Megabysus,[1] a great lord belonging to the king's court of Persia, came upon a time to visit Apelles the painter: and sitting by him in his shop to see him work, began of his own accord to discourse I wot not what, of lines, shadows and other matters belonging to his art: Apelles hearing him, could not hold, but said unto him; See you not, sir, these little prentice boys here that grind ochre and other colours? So long as you sate still and said never a word, they advised you well and their eye was never off, wondering to see your rich purple robes, your chains and jewels of gold, no sooner began you to speak but they fell to teighing, and now they laugh you to scorn, talking thus as you do of those things which you never learned. And Solon, being demanded once by Croesus, King of Lydia, what men he had seen whom he reputed most happy in this world? named unto him one Tellus, none of the great men of Athens, but a good plain and mean citizen, Cleobis also and Biton: and these he said were of all others most fortunate. But these flatterers will affirm that kings and princes, rich men and rulers, are not only blessed, happy, and fortunate; but also excel all others in wisdom, knowledge and virtue.
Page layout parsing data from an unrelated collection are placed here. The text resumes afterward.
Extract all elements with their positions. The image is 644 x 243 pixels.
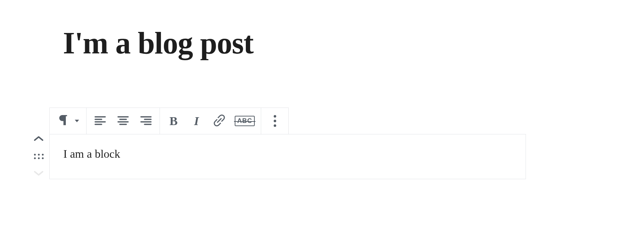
strikethrough-icon: ABC [235,116,255,126]
toolbar-group-blocktype [50,108,87,134]
block-area: B I ABC [29,108,526,179]
svg-line-12 [217,118,221,123]
caret-down-icon [75,120,79,122]
align-right-button[interactable] [135,108,157,134]
italic-button[interactable]: I [185,108,208,134]
align-left-button[interactable] [89,108,112,134]
toolbar-group-align [87,108,160,134]
align-right-icon [139,113,153,129]
paragraph-block[interactable]: I am a block [49,134,526,179]
align-center-icon [116,113,130,129]
more-options-icon [274,115,276,127]
block-content[interactable]: I am a block [63,147,512,162]
italic-icon: I [194,114,199,128]
link-button[interactable] [208,108,231,134]
align-center-button[interactable] [112,108,135,134]
drag-handle-icon [34,154,44,159]
pilcrow-icon [57,113,71,129]
chevron-down-icon [33,170,44,178]
strikethrough-button[interactable]: ABC [231,108,259,134]
bold-icon: B [170,114,178,128]
link-icon [212,113,226,129]
block-type-button[interactable] [52,108,84,134]
toolbar-group-format: B I ABC [160,108,261,134]
post-title[interactable]: I'm a blog post [63,25,644,61]
drag-handle[interactable] [31,152,47,161]
block-movers [29,134,49,179]
move-down-button[interactable] [31,169,47,179]
block-toolbar: B I ABC [49,108,289,134]
block-wrapper: I am a block [29,134,526,179]
align-left-icon [93,113,107,129]
bold-button[interactable]: B [162,108,185,134]
toolbar-group-more [261,108,288,134]
more-options-button[interactable] [263,108,286,134]
editor-container: I'm a blog post [0,0,644,179]
chevron-up-icon [33,135,44,144]
move-up-button[interactable] [31,134,47,144]
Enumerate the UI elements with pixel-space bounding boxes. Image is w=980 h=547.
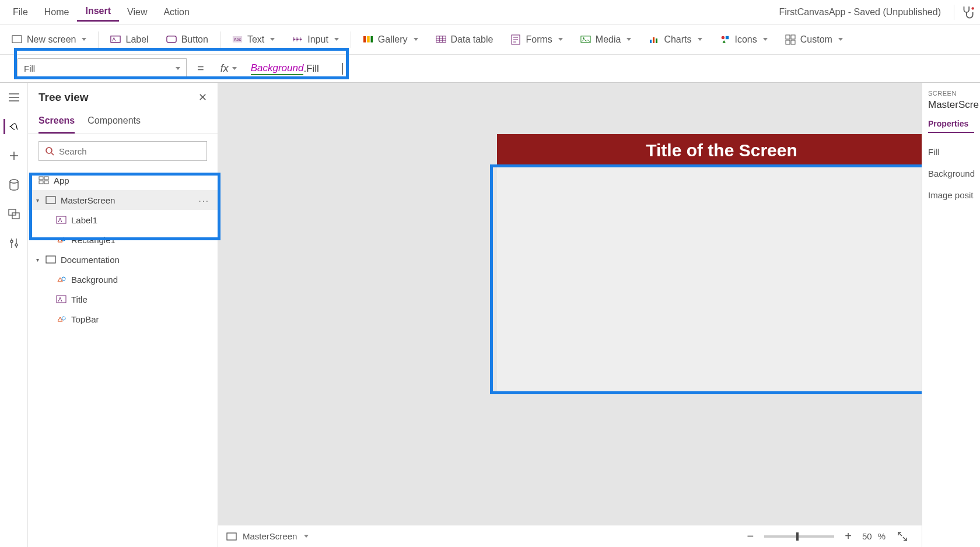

There is not one of them that can endure so much as to hear the Stoics, who hold that the sage and wise man (such a one as they depaint unto us) ought all at once to be called rich, fair, noble, yea, and a king: whereas our flatterers will have the rich man only, whom they are disposed to flatter, to be an orator and a poet; yea, and if he will himself, a painter, a good piper, passing light of foot and strong of limbs; insomuch, as whosoever wrestleth with him shall be sure to take the foil and lie along; and whomsoever he runneth with

  1. Pliny reporteth this of King Alexander, and not of Megabysus.